- _EXERCISE REQUIREMENTS_: Output only the lines below from the one holding "more awesome MakeMaker plugin for Dist::Zilla" down to the one holding "primarily in the long-wave", both end lines included and every picture dropped.

---

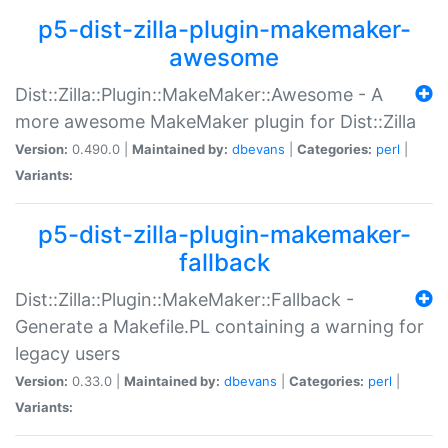
p5-dist-zilla-plugin-makemaker-
awesome
Dist::Zilla::Plugin::MakeMaker::Awesome - A
more awesome MakeMaker plugin for Dist::Zilla
Version:
0.490.0 |
Maintained by:
dbevans
|
Categories:
perl
|
Variants:
p5-dist-zilla-plugin-makemaker-
fallback
Dist::Zilla::Plugin::MakeMaker::Fallback -
Generate a Makefile.PL containing a warning for
legacy users
Version:
0.33.0 |
Maintained by:
dbevans
|
Categories:
perl
|
Variants:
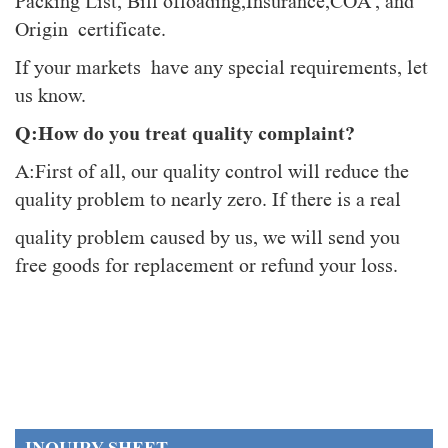
Packing List, Bill ofloading,Insurance,COA , and
Origin certificate.
If your markets have any special requirements, let
us know.
Q:How do you treat quality complaint?
A:First of all, our quality control will reduce the
quality problem to nearly zero. If there is a real
quality problem caused by us, we will send you
free goods for replacement or refund your loss.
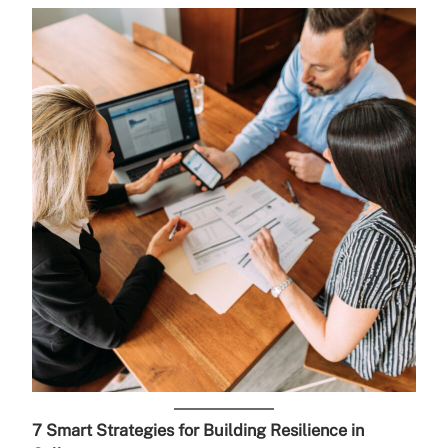
7 Smart Strategies for Building Resilience in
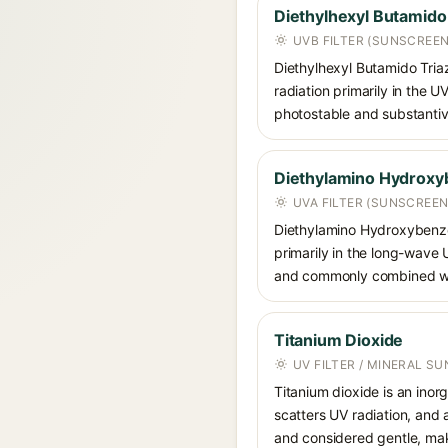
Diethylhexyl Butamido
UVB FILTER (SUNSCREE
Diethylhexyl Butamido Triazo
radiation primarily in the U
photostable and substantiv
Diethylamino Hydroxy
UVA FILTER (SUNSCREEN
Diethylamino Hydroxybenzoyl
primarily in the long-wave
and commonly combined wit
Titanium Dioxide
UV FILTER / MINERAL S
Titanium dioxide is an inor
scatters UV radiation, and 
and considered gentle, maki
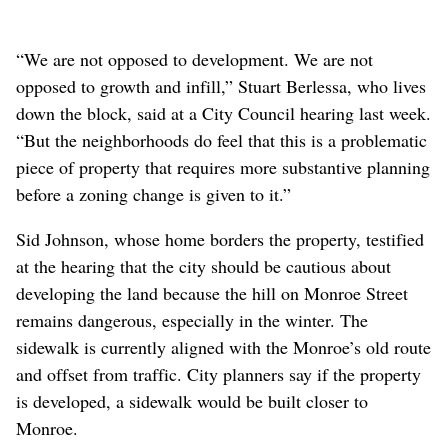
“We are not opposed to development. We are not
opposed to growth and infill,” Stuart Berlessa, who lives
down the block, said at a City Council hearing last week.
“But the neighborhoods do feel that this is a problematic
piece of property that requires more substantive planning
before a zoning change is given to it.”
Sid Johnson, whose home borders the property, testified
at the hearing that the city should be cautious about
developing the land because the hill on Monroe Street
remains dangerous, especially in the winter. The
sidewalk is currently aligned with the Monroe’s old route
and offset from traffic. City planners say if the property
is developed, a sidewalk would be built closer to
Monroe.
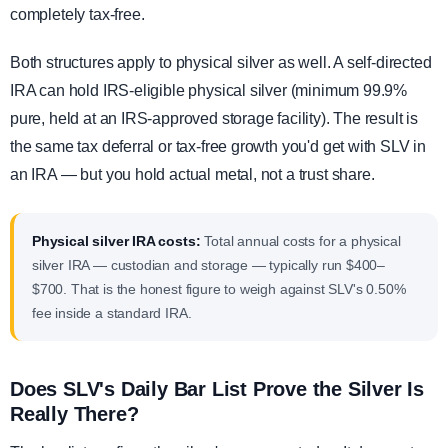
completely tax-free.
Both structures apply to physical silver as well. A self-directed
IRA can hold IRS-eligible physical silver (minimum 99.9%
pure, held at an IRS-approved storage facility). The result is
the same tax deferral or tax-free growth you'd get with SLV in
an IRA — but you hold actual metal, not a trust share.
Physical silver IRA costs:
Total annual costs for a physical
silver IRA — custodian and storage — typically run $400–
$700. That is the honest figure to weigh against SLV's 0.50%
fee inside a standard IRA.
Does SLV's Daily Bar List Prove the Silver Is
Really There?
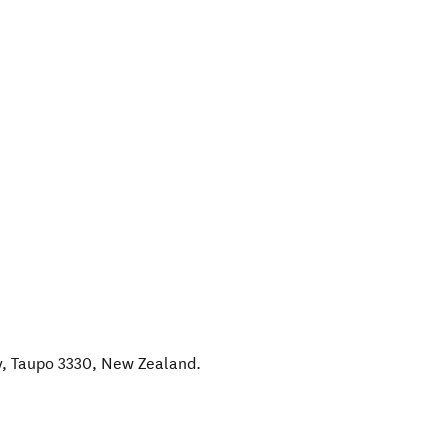
y, Taupo 3330
,
New Zealand
.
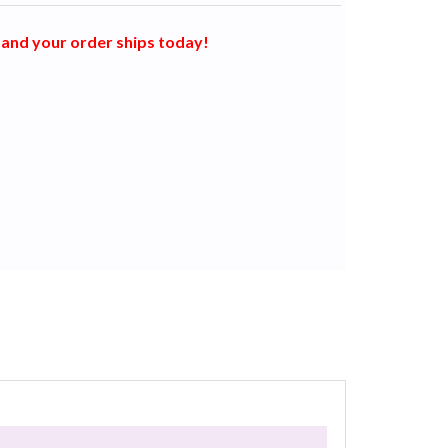
and your order ships today!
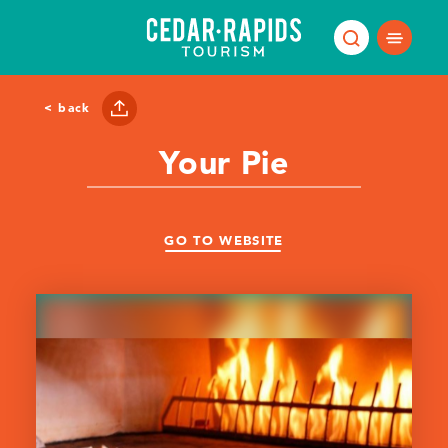
Skip to content
< back
Your Pie
GO TO WEBSITE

---

- _EXERCISE OUTPUT_:
more awesome MakeMaker plugin for Dist::Zilla
Version:
0.490.0 |
Maintained by:
dbevans
|
Categories:
perl
|
Variants:
p5-dist-zilla-plugin-makemaker-
fallback
Dist::Zilla::Plugin::MakeMaker::Fallback -
Generate a Makefile.PL containing a warning for
legacy users
Version:
0.33.0 |
Maintained by:
dbevans
|
Categories:
perl
|
Variants:
Packing List, Bill ofloading,Insurance,COA , and
Origin certificate.
If your markets have any special requirements, let
us know.
Q:How do you treat quality complaint?
A:First of all, our quality control will reduce the
quality problem to nearly zero. If there is a real
quality problem caused by us, we will send you
free goods for replacement or refund your loss.
7 Smart Strategies for Building Resilience in
Diethylhexyl Butamido
UVB FILTER (SUNSCREE
Diethylhexyl Butamido Triazo
radiation primarily in the U
photostable and substantiv
Diethylamino Hydroxy
UVA FILTER (SUNSCREEN
Diethylamino Hydroxybenzoyl
primarily in the long-wave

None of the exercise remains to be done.